CHELSEA: And so it can be an emotionally fraught experience for them to be mentor to someone whose knowledge of the code base that they are no longer in makes them feel insecure. So I learned that the most effective mentors for me – well, I learned something about the most effective mentors for me and I learned something of the most effective managers for me.
I learned that the most effective managers for me either got way out ahead of me experience wise before they became managers, I mean 10 years, 15 years, 20 years, because those are not people who got promoted to management because they didn't know to say no. Those are people who got promoted to management after they got tired of writing code and they no longer staked their self-image on whether they're better coders than the people that they manage. That's very, very important.
The other type of person who was a good manager for me was somebody who had never been a software engineer and there are two reasons for that. First of all, they trended higher on raw management experience. Second of all, they were not comparing their technical skillset to my technical skillset in a competitive capacity and that made them better managers for me, honestly. It made things much, much easier.

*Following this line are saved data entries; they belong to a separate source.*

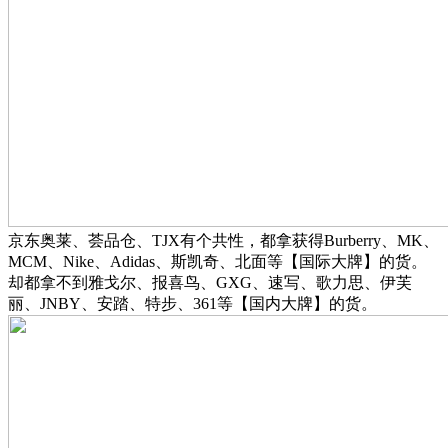
京东奥莱、荟品仓、TJX有个共性，都拿获得Burberry、MK、
MCM、Nike、Adidas、斯凯奇、北面等【国际大牌】的货。
却都拿不到雅戈尔、报喜鸟、GXG、速写、歌力思、伊芙
丽、JNBY、安踏、特步、361等【国内大牌】的货。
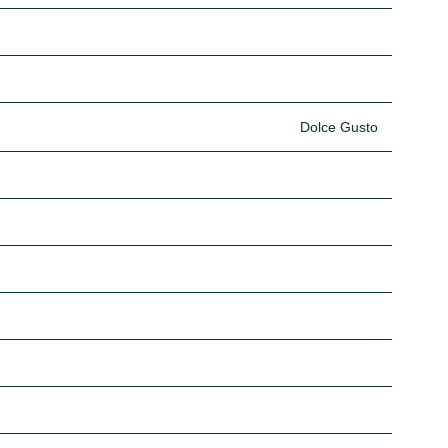
Dolce Gusto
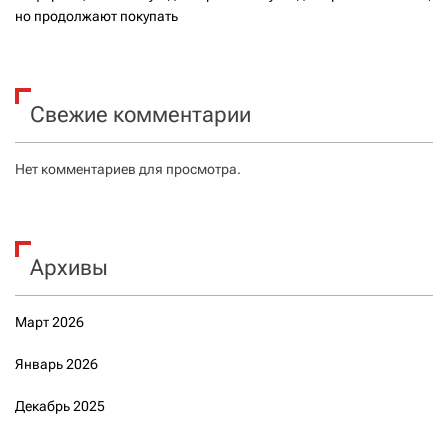
но продолжают покупать
Свежие комментарии
Нет комментариев для просмотра.
Архивы
Март 2026
Январь 2026
Декабрь 2025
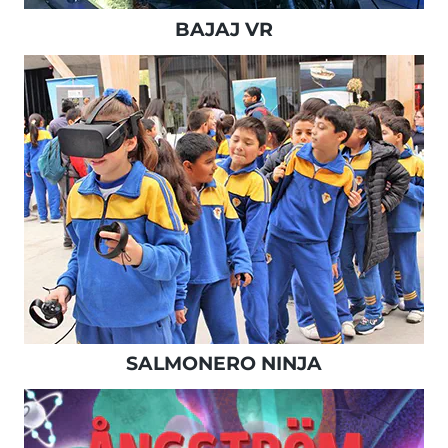
BAJAJ VR
SALMONERO NINJA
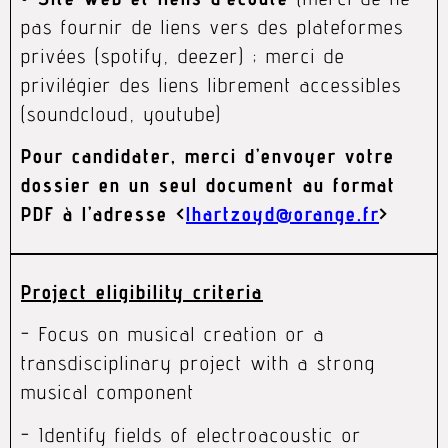
pas fournir de liens vers des plateformes
privées (spotify, deezer) ; merci de
privilégier des liens librement accessibles
(soundcloud, youtube)
Pour candidater, merci d’envoyer votre
dossier en un seul document au format
PDF à l’adresse <
lhartzoyd@orange.fr
>
Project eligibility criteria
- Focus on musical creation or a
transdisciplinary project with a strong
musical component
- Identify fields of electroacoustic or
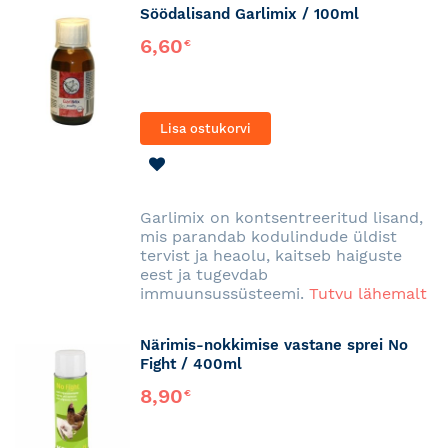
Söödalisand Garlimix / 100ml
6,60
€
Lisa ostukorvi
LISA
SOOVINIMEKIRJA
Garlimix on kontsentreeritud lisand,
mis parandab kodulindude üldist
tervist ja heaolu, kaitseb haiguste
eest ja tugevdab
immuunsussüsteemi.
Tutvu lähemalt
Närimis-nokkimise vastane sprei No
Fight / 400ml
8,90
€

And then in terms of mentors, I found that I had a lot more luck going outside of the organization I was working for mentors and that's again, for two reasons. The first one is that a lot of people, as they gain experience, go indie. Just a lot of people, like all kinds. Some of my sort of most trusted mentors. Avdi Grimm is somebody I've learned a lot from, indie effectively at this point. GeePawHill, like I mentioned, indie effectively at this point. Kenneth Mayer, indie effectively at this point. And these are all people who had decades of experience and the particular style of programming that I was doing very early in my career for many years. So that's the first reason.
And then the second reason is that at your job, it is in your interest to succeed at everything you try—at most jobs. And jobs will tell you it's okay to fail. Jobs will tell you it's okay to like whatever, not be good at things and to be learning. But because if I'm drawing a paycheck from an organization, I do not feel comfortable not being good at the thing that I am drawing the paycheck for.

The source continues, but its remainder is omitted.